Wednesday, December 7, 2011

Swimming out the back

The day I learned that flippers would give me the strength to get passed the front waves, the wonders of swimming out the back of the surf was opened to me.  I love the risk and the excitement of being back there, with the other surfers, waiting for the large waves in a set.

Sometimes the conditions seem too good to be true.  The sun might be setting behind me into the horizon, the water perfectly clear and the waves have enough strength and size to give a thrilling ride.  When the waves are easy to get passed and seem to pick me up time and time again, and the sun is nice and warm, I never want to go in, not for food or rest or warmth.  I’ve been in angry surf too, where I have been afraid for my life and not one wave breaks alone, it’s a jumble of unidentifiable liquid.  That’s the surf I get out of quickly. 

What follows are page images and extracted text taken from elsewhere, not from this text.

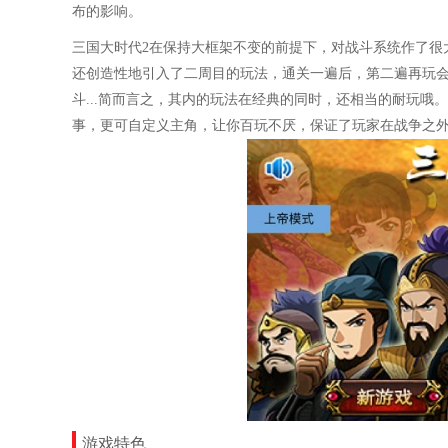
布的影响。
三国大时代2在保持大框架不变的前提下，对战斗系统作了很
还创造性地引入了二周目的玩法，通关一遍后，第二遍再玩
斗...简而言之，其内的玩法在经典的同时，还相当的耐玩
事，更可自定义主角，让你百玩不厌，保证了玩家在战争之
游戏特色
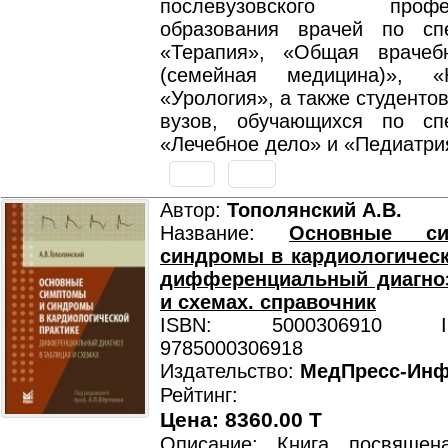
послевузовского профес
образования врачей по сп
«Терапия», «Общая врачеб
(семейная медицина)», «Н
«Урология», а также студенто
вузов, обучающихся по сп
«Лечебное дело» и «Педиатри
Автор:
Тополянский А.В.
Название:
Основные с
синдромы в кардиологическ
дифференциальный диагноз
и схемах. справочник
ISBN: 5000306910 ISB
9785000306918
Издательство:
МедПресс-Ин
Рейтинг:
Цена: 8360.00 T
Описание: Книга посвящен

I remember finding myself in a ten foot swell once.  The waves were perfect and clean so I was determined to get out the back to catch what looked like perfect waves.  I struggled through them for a long time, the surf life-savers came over in their motorboat and asked if I needed to be towed in.  I thought I was fine but when I finally made it out the back, and got to the crest of a huge wave, I felt like I was on the top of a two storey building and deciding to jump - I couldn’t do it.  I bailed back off the wave and swam slowly ashore, swimming into waves as they broke, hoping I wouldn’t die as I tumbled through them like a sock in a wash cycle.  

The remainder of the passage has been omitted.